Kenakalan remaja di Sleman ditindak salah satunya dengan menangkap gerombolan yang berpotensi melakukan tindakan kriminal

Harianjogja.com, SLEMAN-Gerombolan pelajar diamankan petugas kepolisian saat melakukan aksi klithih. Jajaran reserse dan kriminal yang dipimpin langsung oleh kapolsek Berbah berhasil mengamankan enam pelajar dari berbagai sekolah.

Saat diamankan pada Minggu (4/12/2016) dinihari didapati salah seorang dari mereka membawa berbagai senjata tajam berupa pisau kecil, keling, dan kapak. Diduga senjata tajam tersebut akan digunakan oleh para pelaku untuk melukai korban.

Kapolsek Berbah Kompol Suhadi, mengatakan tertangkapnya enam pelajar yang melakukan klithih tersebut berawal ketika jajarannya sedang melakukan giat patroli rutin.

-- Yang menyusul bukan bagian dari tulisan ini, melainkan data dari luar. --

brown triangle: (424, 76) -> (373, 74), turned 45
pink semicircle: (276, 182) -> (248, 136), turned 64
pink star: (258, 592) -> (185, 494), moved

Saat petugas memantau wilayah jalan Wonosari, petugas mendapati sekitar 15 sepeda motor yang dikendarai oleh pelajar dari arah kota dan berbelok ke arah dusun Maredan, Berbah.

Karena petugas mencurigai gerombolan tersebut akhirnya petugas mengikuti dan memberhentikan gerombolan di daerah Maredan, Sendangtirto, Berbah, Sleman, tepat di depan gapura Akademi Angkatan Udara.

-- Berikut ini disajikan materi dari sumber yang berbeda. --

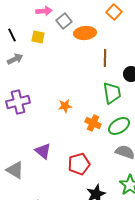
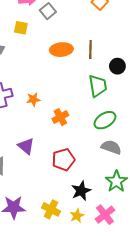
orange ellipse: (85, 33) -> (61, 50), moved
orange star: (65, 106) -> (33, 99), moved
orange cross: (93, 123) -> (60, 117), moved, turned 35

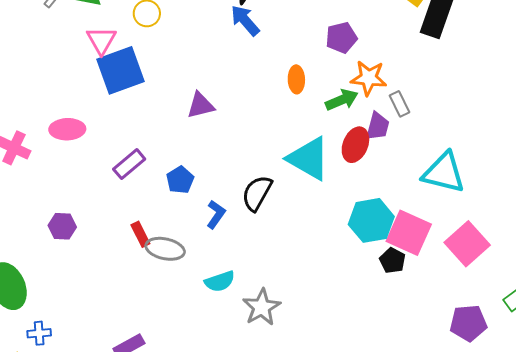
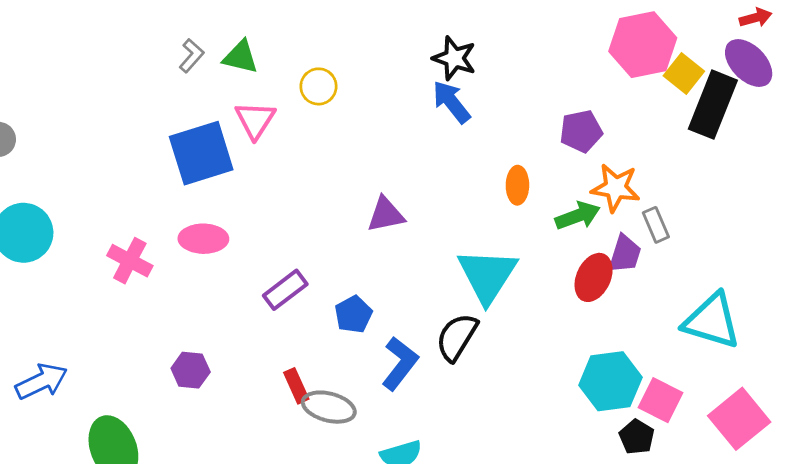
blue square: (121, 70) -> (201, 153), moved
cyan triangle: (309, 159) -> (487, 275), moved, turned 30
blue L-shape: (216, 214) -> (400, 363), size x1.4
pink square: (409, 233) -> (661, 400), size x0.7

Namun saat petugas berusaha memberhentikan gerombolan sebagian pelajar yang sudah tahu karena dibuntuti oleh petugas kemudian melarikan diri.

"Kami amankan tiga motor, mereka berboncengan jadi kami amankan enam pelajar masing-masing AP, RR, AM, SBP, MNR, dan DR. Meraka rata-rata masih kelas tiga SMP dan satu SMA jadi masih dibawah umur," katanya, Minggu (4/12/2016).

Kanit Reskrim Polsek Berbah, AKP Mujiman menjelaskan sementara dari enam pelajar yang diamankan petugas setelah dilakukan penggeledahan, petugas menemukan senjata tajam pisau, keling, dan kapak.

"Enam pelajar ini sudah kami amankan, sementara saat ini kasus ditangani oleh Polres Sleman," ujar Mujiman.

Selain mengamankan para pelaku, petugas juga sudah mengamankan tiga sepeda motor milik pelaku yang digunakan untuk melakukan aksi klithih. Masing-masing sepeda motor milik para pelaku tersebut yakni Honda Vario dengan nopol AB 5215 QH, Yamaha Mio dengan nopol AB 5261 SJ, dan Honda Scoopy dengan nopol AB 4209AA.